Exercise directions: Filter the data for lines with the word "работы" and copy those lines.

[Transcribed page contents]
BEGIN
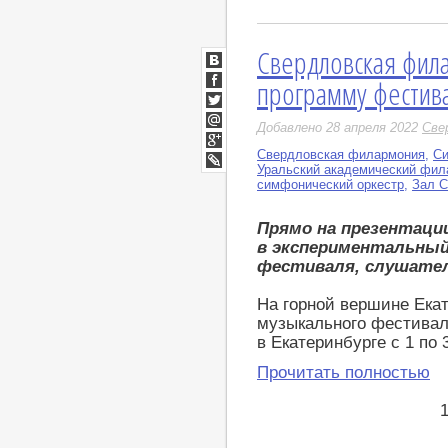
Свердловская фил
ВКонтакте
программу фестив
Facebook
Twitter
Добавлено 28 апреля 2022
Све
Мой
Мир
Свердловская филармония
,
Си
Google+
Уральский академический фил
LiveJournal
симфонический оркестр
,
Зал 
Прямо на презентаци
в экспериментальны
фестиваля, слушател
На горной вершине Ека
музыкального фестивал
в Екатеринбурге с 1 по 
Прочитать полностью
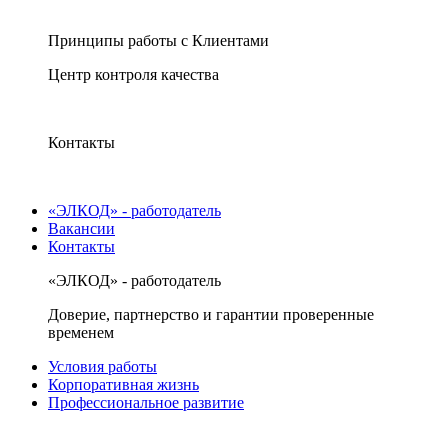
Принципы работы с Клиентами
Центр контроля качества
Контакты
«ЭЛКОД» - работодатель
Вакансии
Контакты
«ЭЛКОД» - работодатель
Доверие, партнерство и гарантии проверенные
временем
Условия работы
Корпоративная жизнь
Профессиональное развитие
END
BEGIN
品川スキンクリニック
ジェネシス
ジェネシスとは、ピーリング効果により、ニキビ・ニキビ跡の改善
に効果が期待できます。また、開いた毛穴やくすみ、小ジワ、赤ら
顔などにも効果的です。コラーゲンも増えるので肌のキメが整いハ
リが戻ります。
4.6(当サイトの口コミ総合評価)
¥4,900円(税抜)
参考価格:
END
Written response:
Принципы работы с Клиентами
Условия работы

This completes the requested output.